Prescriptions for HRT plummeted 38 per cent in the year after publication of the WHI and they continue to fall.

The new research notes that incidence of breast cancer fell most precipitously, 11.8 per cent, in women aged 50-69, those most likely to take HRT. In the 70 and over age group, the rate went down 11.1 per cent.

But in women under the age of 50, where HRT use was probably not a factor, the breast cancer rate rose slightly, by 1.3 per cent.

The new research shows too that almost all the decline was accounted for by a drop in estrogen-receptor-positive tumours – those that would be most directly affected by use of HRT.

The immediacy of the drop was of interest, according to the American Society for Reproductive Medicine, but they too were left with unanswered questions.

Although HRT use kept decreasing by an extra 20 per cent through 2004, the registry data used in the new research paper shows no accompanying decline in breast cancer incidence for 2004.

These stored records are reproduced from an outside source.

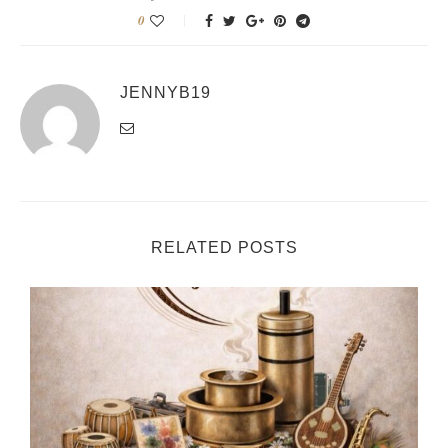
0
JENNYB19
RELATED POSTS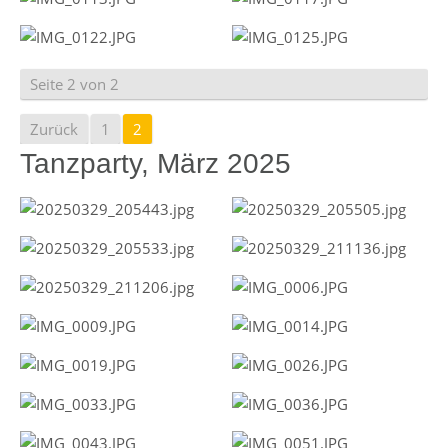
Seite 2 von 2
Zurück
1
2
Tanzparty, März 2025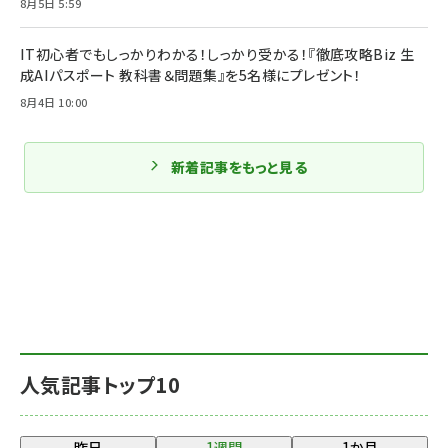
8月5日 5:59
IT初心者でもしっかりわかる！しっかり受かる！『徹底攻略Biz 生
成AIパスポート 教科書＆問題集』を5名様にプレゼント！
8月4日 10:00
新着記事をもっと見る
人気記事トップ10
昨日
1週間
1か月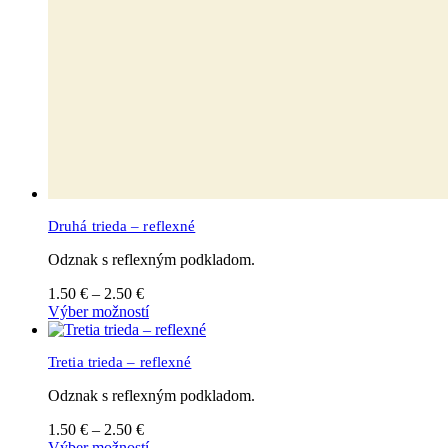
Druhá trieda – reflexné
Odznak s reflexným podkladom.
Cena
1.50
€
–
2.50
€
range:
Tento
Výber možností
1.50 €
produkt
through
má
Tretia trieda – reflexné
2.50 €
viacero
variantov.
Odznak s reflexným podkladom.
Možnosti
si
Cena
1.50
€
–
2.50
€
môžete
range:
Tento
Výber možností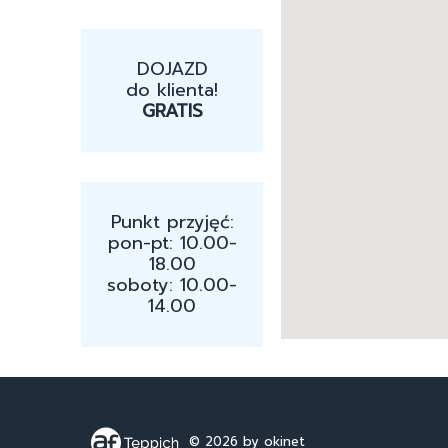
DOJAZD
do klienta!
GRATIS
Punkt przyjęć:
pon-pt: 10.00-
18.00
soboty: 10.00-
14.00
© 2026
by okinet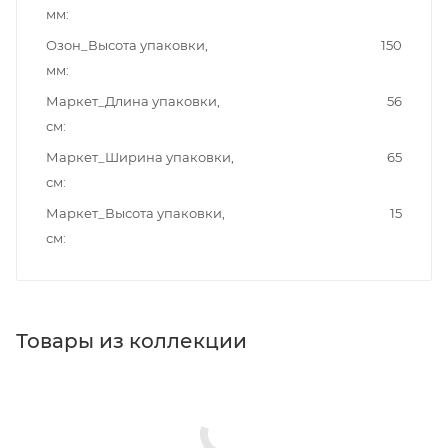
мм
Озон_Высота упаковки,
150
мм
Маркет_Длина упаковки,
56
см
Маркет_Ширина упаковки,
65
см
Маркет_Высота упаковки,
15
см
Товары из коллекции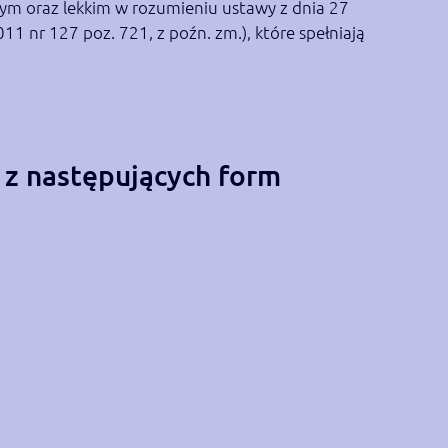
ym oraz lekkim w rozumieniu ustawy z dnia 27
11 nr 127 poz. 721, z poźn. zm.), które spełniają
 z następujących form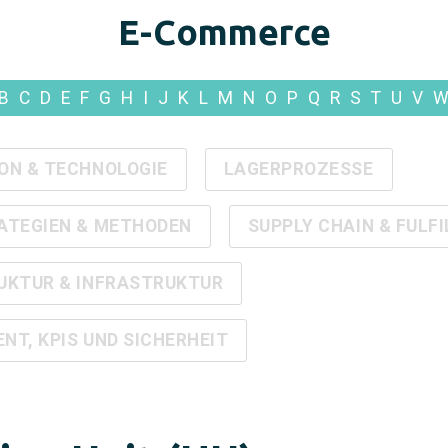
E-Commerce
B
C
D
E
F
G
H
I
J
K
L
M
N
O
P
Q
R
S
T
U
V
ON & TECHNOLOGIE
LAGERPROZESSE
ATEGIEN & METHODEN
SUPPLY CHAIN & FULF
UKTUR & INFRASTRUKTUR
T, KPIS UND SICHERHEIT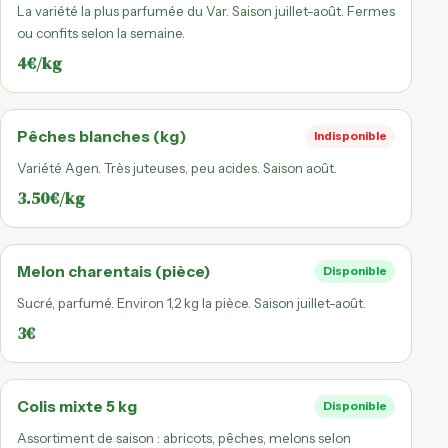
La variété la plus parfumée du Var. Saison juillet-août. Fermes
ou confits selon la semaine.
4€/kg
Pêches blanches (kg)
Indisponible
Variété Agen. Très juteuses, peu acides. Saison août.
3.50€/kg
Melon charentais (pièce)
Disponible
Sucré, parfumé. Environ 1,2 kg la pièce. Saison juillet-août.
3€
Colis mixte 5 kg
Disponible
Assortiment de saison : abricots, pêches, melons selon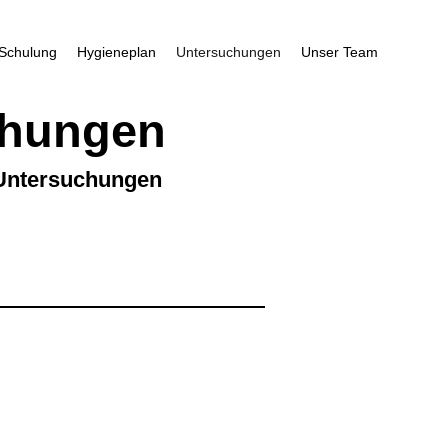
 Schulung
Hygieneplan
Untersuchungen
Unser Team
chungen
 Untersuchungen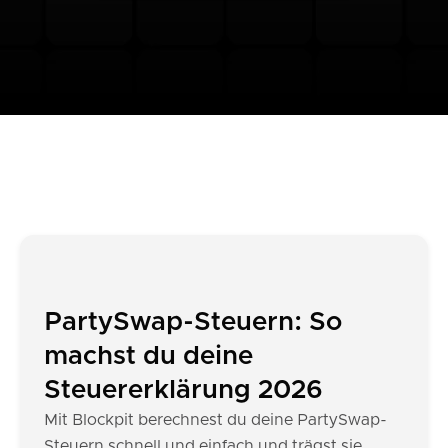
PartySwap-Steuern: So
machst du deine
Steuererklärung 2026
Mit Blockpit berechnest du deine PartySwap-
Steuern schnell und einfach und trägst sie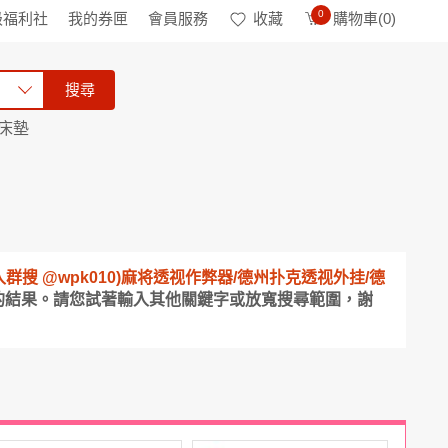
0
級福利社
我的券匣
會員服務
收藏
購物車(
0
)
搜尋
床墊
 电报入群搜 @wpk010)麻将透视作弊器/德州扑克透视外挂/德
的結果。請您試著輸入其他關鍵字或放寬搜尋範圍，謝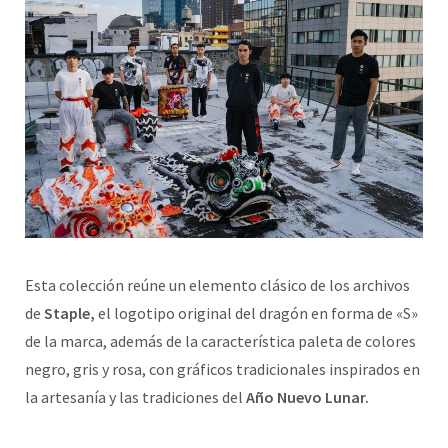
Esta colección reúne un elemento clásico de los archivos
de
Staple,
el logotipo original del dragón en forma de «S»
de la marca, además de la característica paleta de colores
negro, gris y rosa, con gráficos tradicionales inspirados en
la artesanía y las tradiciones del
Año Nuevo Lunar.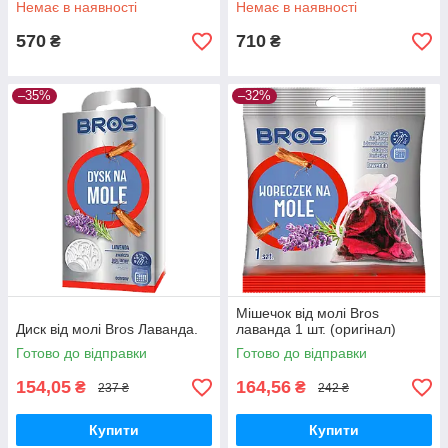
Немає в наявності
Немає в наявності
570
710
₴
₴
–35%
–32%
Мішечок від молі Bros
Диск від молі Bros Лаванда.
лаванда 1 шт. (оригінал)
Готово до відправки
Готово до відправки
154,05
164,56
₴
₴
237 ₴
242 ₴
Купити
Купити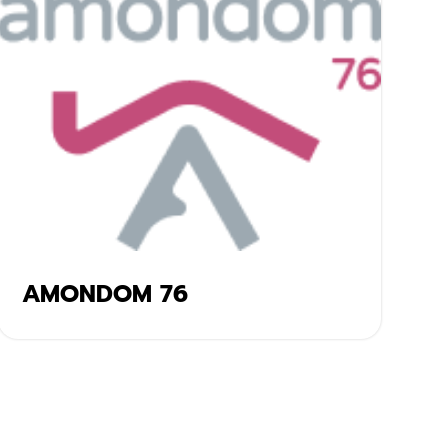
AMONDOM 76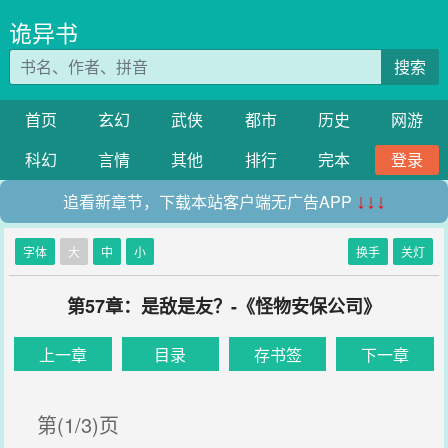
诡异书
搜索
首页
玄幻
武侠
都市
历史
网游
科幻
言情
其他
排行
完本
登录
追看新章节，下载本站客户端无广告APP
↓↓↓
字体
大
中
小
换手
关灯
第57章：是敌是友？-《怪物安保公司》
上一章
目录
存书签
下一章
第(1/3)页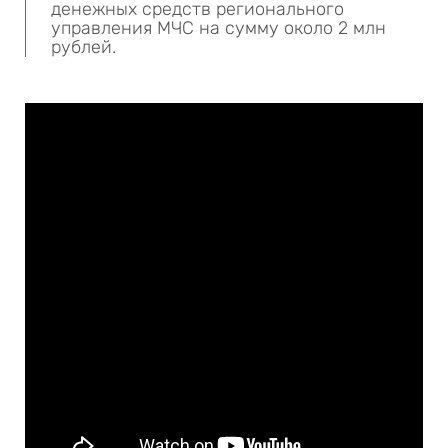
денежных средств регионального
управления МЧС на сумму около 2 млн
рублей.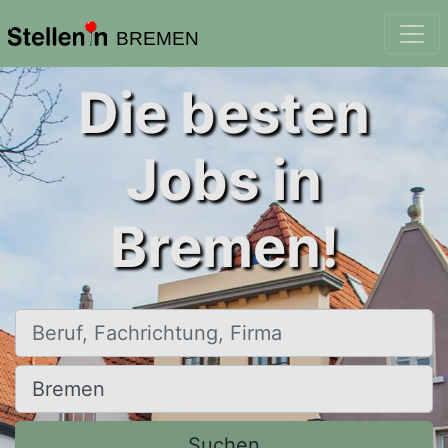
BREMEN
Die besten
Jobs in
Bremen!
Beruf, Fachrichtung, Firma
Ort, Stadt
Suchen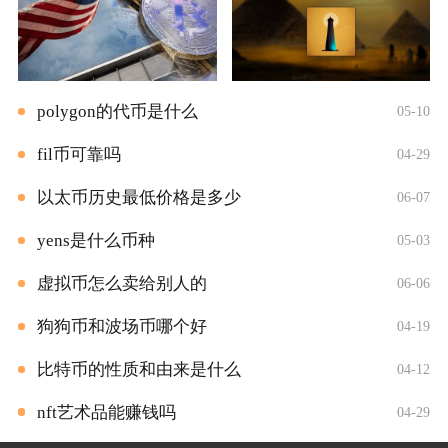
polygon的代币是什么
05-10
fil币可靠吗
04-29
以太币历史最低价格是多少
06-07
yens是什么币种
05-03
虚拟币怎么卖给别人的
06-06
狗狗币和波场币哪个好
04-19
比特币的性质和由来是什么
04-12
nft艺术品能赚钱吗
04-29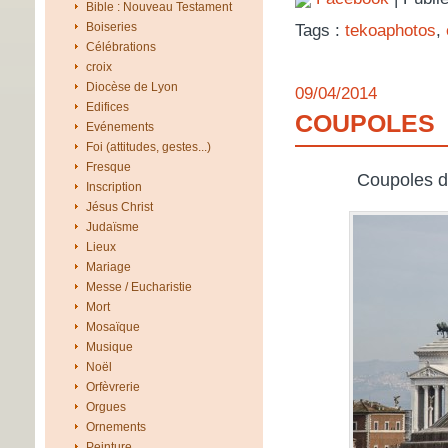
Bible : Nouveau Testament
Boiseries
Tags :
tekoaphotos
,
Célébrations
croix
Diocèse de Lyon
09/04/2014
Edifices
COUPOLES
Evénements
Foi (attitudes, gestes...)
Fresque
Coupoles d
Inscription
Jésus Christ
Judaïsme
Lieux
Mariage
Messe / Eucharistie
Mort
Mosaïque
Musique
Noël
Orfèvrerie
Orgues
Ornements
Peinture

“This raises questions about causality and, as the authors themselves note, other factors including nutrition and a decline in mammography screening could contribute to the observed decreases,” the Society stated.

HRT entails taking substitutes for estrogen and progesterone after natural levels of these key female hormones diminish after menopause.

In estrogen-receptor-positive tumours, HRT would fuel the growth of cancer. Stopping the treatment would effectively starve a tumour, leaving it so small as to undetectable in a mammogram, according to the paper.

Heather Logan, director, cancer control policy at the Canadian Cancer Society, said the research is “very suggestive” of a link between a drop in HRT use and a decline in breast cancer incidence.

She said it is a “reasonable assumption” that the same trend occurred in Canada, but the data has not been analyzed in this manner. “It's a question we should be thinking about answering in Canada,” Ms. Logan said.

She noted that the CCS was one of the first groups to warn women about the risks of long-term use of HRT. “This study adds further evidence that we need to be really careful about our use of non-essential hormones,” Ms. Logan said.

Dr. Ravdin said the long-term impact on breast cancer rates remains unclear. The change in “hormonal milieu” from the discontinuance of HRT may slow the growth slightly or temporarily, and that means breast cancer rates should stabilize, then rise again. The paper notes that after the 2003 drop, rates have stabilized again.

When results of the Women's Health Initiative, a long-term study of 16,600 women aged 50 to 79, were published in mid-2002, researchers concluded that long-term use of HRT presented more potential dangers than benefits to overall health.

The study showed that HRT increased the risk of breast cancer by 26 per cent, stroke by 41 per cent, heart attacks by 29 per cent, the risk of cardiovascular disease by 22 per cent and that the rate of blood clots doubled. On the plus side, HRT diminished the risk of osteoporosis and hip fractures, and was effective in treating menopausal symptoms like hot flashes and vaginal dryness.

Yet, discussion and debate about the merits of HRT continues to this day, as large numbers of women continue to take the drugs, though largely on a short-term basis now.

Just last week, new research suggested that HRT does not increase the risk of heart disease in women in their 50s, that the real dangers come only with prolonged use.